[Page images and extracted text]

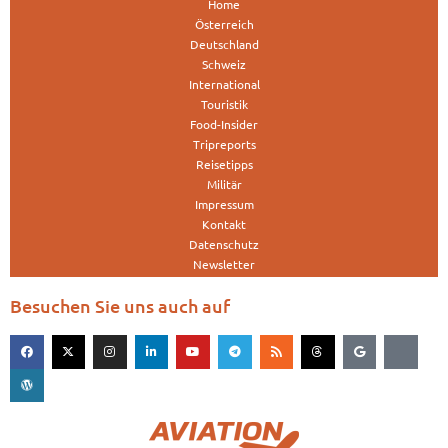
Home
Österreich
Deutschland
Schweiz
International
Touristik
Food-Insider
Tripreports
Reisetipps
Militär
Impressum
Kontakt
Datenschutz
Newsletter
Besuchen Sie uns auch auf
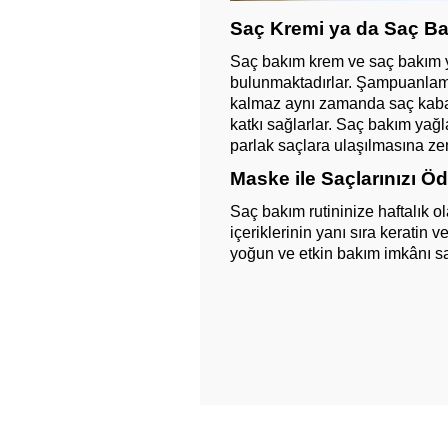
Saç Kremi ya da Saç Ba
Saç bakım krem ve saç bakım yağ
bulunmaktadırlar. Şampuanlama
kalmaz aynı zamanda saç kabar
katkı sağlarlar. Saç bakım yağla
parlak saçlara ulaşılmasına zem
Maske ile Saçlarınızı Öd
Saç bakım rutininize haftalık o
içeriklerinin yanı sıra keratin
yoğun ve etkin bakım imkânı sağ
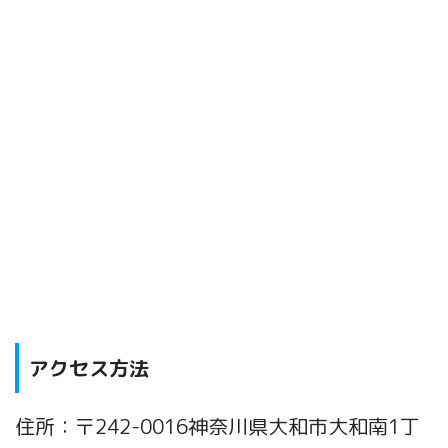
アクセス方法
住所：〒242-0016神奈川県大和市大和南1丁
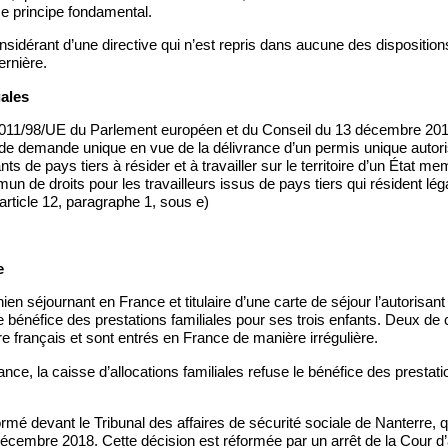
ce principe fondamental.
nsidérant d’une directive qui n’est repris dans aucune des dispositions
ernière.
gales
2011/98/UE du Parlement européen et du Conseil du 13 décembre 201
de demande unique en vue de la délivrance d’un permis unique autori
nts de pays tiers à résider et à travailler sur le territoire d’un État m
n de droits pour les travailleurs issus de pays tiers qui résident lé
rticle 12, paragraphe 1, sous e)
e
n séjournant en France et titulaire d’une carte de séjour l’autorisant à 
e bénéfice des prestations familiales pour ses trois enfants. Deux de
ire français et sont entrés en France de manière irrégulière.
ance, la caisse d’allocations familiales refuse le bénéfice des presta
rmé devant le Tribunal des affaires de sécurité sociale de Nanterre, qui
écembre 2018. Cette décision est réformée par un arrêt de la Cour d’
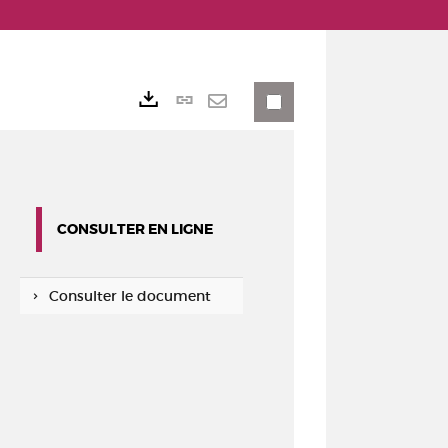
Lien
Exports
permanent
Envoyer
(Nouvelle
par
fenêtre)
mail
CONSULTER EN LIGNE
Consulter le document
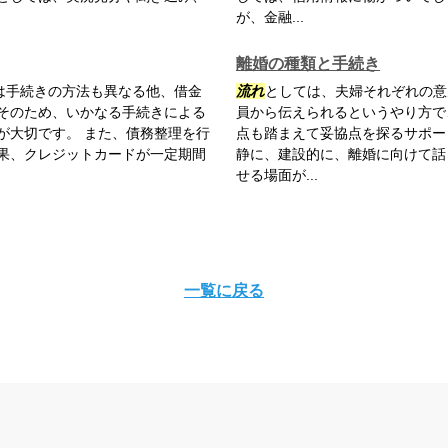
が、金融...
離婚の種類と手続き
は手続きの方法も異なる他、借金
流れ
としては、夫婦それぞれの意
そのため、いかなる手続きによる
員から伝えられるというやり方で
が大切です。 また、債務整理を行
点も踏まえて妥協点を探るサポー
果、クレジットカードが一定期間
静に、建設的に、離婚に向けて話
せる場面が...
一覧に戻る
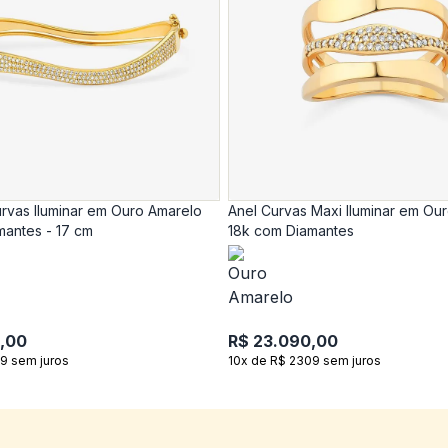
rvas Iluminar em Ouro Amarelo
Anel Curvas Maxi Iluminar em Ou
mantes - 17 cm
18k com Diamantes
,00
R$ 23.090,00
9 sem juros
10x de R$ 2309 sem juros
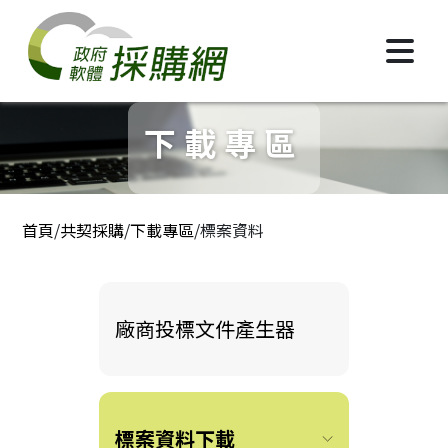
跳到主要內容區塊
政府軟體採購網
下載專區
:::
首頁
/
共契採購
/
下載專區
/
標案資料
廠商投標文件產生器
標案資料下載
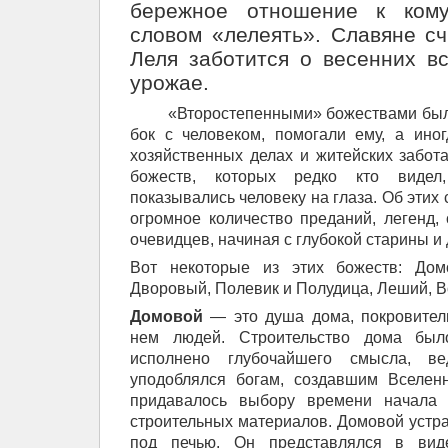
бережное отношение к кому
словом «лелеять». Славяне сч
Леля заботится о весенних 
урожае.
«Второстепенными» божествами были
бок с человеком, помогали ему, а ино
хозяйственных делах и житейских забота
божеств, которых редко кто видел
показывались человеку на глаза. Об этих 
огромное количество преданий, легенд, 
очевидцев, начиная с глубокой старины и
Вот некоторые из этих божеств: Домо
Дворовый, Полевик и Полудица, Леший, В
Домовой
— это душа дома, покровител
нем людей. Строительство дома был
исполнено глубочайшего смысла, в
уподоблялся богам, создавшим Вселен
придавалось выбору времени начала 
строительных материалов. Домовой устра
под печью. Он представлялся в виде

### WHAT YOU NEED TO DO
All lines holding the word "pour" must be copied from the data.

### THE ANSWER
n de droits pour les travailleurs issus de pays tiers qui résident lé
e bénéfice des prestations familiales pour ses trois enfants. Deux de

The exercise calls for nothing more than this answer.